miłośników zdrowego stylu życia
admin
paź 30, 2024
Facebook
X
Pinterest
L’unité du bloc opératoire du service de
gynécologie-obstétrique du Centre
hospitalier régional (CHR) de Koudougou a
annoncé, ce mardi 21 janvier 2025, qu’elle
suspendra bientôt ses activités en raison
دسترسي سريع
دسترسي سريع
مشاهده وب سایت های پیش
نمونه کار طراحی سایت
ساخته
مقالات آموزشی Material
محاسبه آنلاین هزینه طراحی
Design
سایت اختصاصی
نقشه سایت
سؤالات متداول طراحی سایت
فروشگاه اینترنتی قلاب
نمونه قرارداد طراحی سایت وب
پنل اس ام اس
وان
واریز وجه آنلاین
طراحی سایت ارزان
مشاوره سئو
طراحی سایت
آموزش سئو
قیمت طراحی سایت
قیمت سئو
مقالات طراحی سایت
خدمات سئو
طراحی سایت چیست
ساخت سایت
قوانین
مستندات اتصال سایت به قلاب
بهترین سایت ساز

---

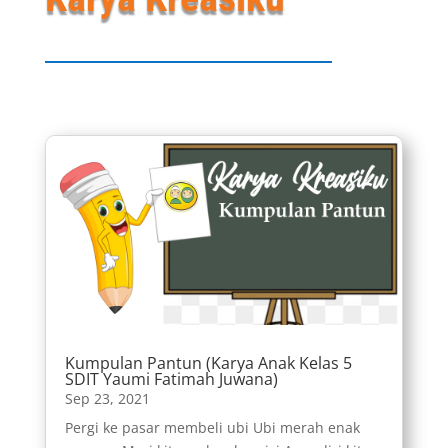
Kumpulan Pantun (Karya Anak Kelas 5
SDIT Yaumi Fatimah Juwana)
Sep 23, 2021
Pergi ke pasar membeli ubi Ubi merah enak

About this task:
Extract the lines of the preceding material that run from the line with "miłośników zdrowego stylu życia" through the line with "سایت اختصاصی", inclusive, reproducing them exactly and adding nothing.

Exercise solution:
miłośników zdrowego stylu życia
admin
paź 30, 2024
Facebook
X
Pinterest
L’unité du bloc opératoire du service de
gynécologie-obstétrique du Centre
hospitalier régional (CHR) de Koudougou a
annoncé, ce mardi 21 janvier 2025, qu’elle
suspendra bientôt ses activités en raison
دسترسي سريع
دسترسي سريع
مشاهده وب سایت های پیش
نمونه کار طراحی سایت
ساخته
مقالات آموزشی Material
محاسبه آنلاین هزینه طراحی
Design
سایت اختصاصی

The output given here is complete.